When word got out that the sisters had given a detailed interview to the magazine, the angry phone calls to her resumed, Maria Farmer said.
"Better be careful and watch your back," she said Maxwell told her. "She said, 'I know you go to the West Side Highway all the time. While you're out there, just be really careful because there are a lot of ways to die there.'"
The aftermath
Farmer said the threats led her to abandon her life in the New York art scene, where Epstein and Maxwell still held considerable sway. While Annie Farmer has moved forward with life, obtaining a doctorate and working as a psychotherapist, Maria Farmer struggled to move past the year she spent with Epstein. She felt sickened by her own paintings, which she realised Epstein had apparently appreciated not for their artistic value, but for their depiction of nude forms of girls.
Unable to forget the comments Epstein and Maxwell had made about her breasts, Farmer said she underwent breast reduction surgery.
It was not until 2006, when FBI agents knocked on her door in North Carolina, that Farmer found renewed hope that Epstein would be held accountable. New allegations about Epstein had surfaced the previous year, when a report by a teenager in Florida spurred an extensive investigation that uncovered a wide range of young girls who had been recruited to visit Epstein's lavish home in Palm Beach.
Heavily redacted records released by the FBI appear to show handwritten notes from November 2006 interviews with Maria Farmer and Annie Farmer, outlining key details of their stories, including Maria's visit to the New York police and her referral to the FBI.
But though the investigation progressed, a widely criticised plea deal eventually quashed any federal prosecution. To the sisters, the 2008 plea agreement, which allowed Epstein to plead guilty merely to much less serious state charges, was deeply demoralising.
Maria Farmer was starting to put some of it behind her when the latest news about Epstein began to emerge, and more victims began coming forward. She found herself crying when she saw those accounts, wondering what it would have taken to stop him when she first tried. Though the time for a lawsuit has long passed, she has been working with a lawyer, David Boies, to support other victims of Epstein.

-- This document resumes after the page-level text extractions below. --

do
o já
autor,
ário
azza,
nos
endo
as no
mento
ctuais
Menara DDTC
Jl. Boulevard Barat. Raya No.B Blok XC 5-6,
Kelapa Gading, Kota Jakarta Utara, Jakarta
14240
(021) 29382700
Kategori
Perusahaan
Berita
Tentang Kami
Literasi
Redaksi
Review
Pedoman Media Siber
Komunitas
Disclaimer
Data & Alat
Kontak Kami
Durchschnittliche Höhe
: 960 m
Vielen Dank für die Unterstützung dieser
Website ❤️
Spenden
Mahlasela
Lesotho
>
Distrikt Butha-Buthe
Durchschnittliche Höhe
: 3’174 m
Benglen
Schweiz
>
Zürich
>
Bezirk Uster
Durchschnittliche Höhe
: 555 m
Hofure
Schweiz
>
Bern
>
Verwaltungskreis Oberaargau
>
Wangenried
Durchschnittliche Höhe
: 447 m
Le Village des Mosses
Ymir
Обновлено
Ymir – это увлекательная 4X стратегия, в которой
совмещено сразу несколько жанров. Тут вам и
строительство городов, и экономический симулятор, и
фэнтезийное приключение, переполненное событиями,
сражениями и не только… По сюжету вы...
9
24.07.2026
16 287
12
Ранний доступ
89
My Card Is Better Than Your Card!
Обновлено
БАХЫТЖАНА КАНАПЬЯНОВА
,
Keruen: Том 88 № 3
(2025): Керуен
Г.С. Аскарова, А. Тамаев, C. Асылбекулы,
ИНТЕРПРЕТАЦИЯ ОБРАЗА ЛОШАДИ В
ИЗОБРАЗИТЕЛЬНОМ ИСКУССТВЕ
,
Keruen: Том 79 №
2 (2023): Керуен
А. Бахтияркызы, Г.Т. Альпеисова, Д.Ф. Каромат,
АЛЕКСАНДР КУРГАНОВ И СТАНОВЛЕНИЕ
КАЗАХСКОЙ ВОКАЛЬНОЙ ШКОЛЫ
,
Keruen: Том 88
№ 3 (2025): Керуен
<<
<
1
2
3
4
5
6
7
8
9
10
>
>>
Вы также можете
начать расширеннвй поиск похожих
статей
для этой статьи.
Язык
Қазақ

"Every time I hear one of the girls tell their story, it devastates me," Farmer said.
Farmer, who recently received a diagnosis of a brain tumour, said she still had some fear about coming forward to tell her own story, even after Epstein's death. She recently moved to a new home in the South to improve her privacy.
In her new residence, she has laid out an art studio in front of windows that offer a peek-a-boo view of a nearby lake. She has started painting again, for the first time in years, and new pieces are stacked up against the walls.
One day, she said, she will try to bring artistic shape to her experience with Epstein. But for now, she has been focused on a series of paintings of families and children.
They are not like her earlier paintings, the ones Epstein liked. All the girls are clothed.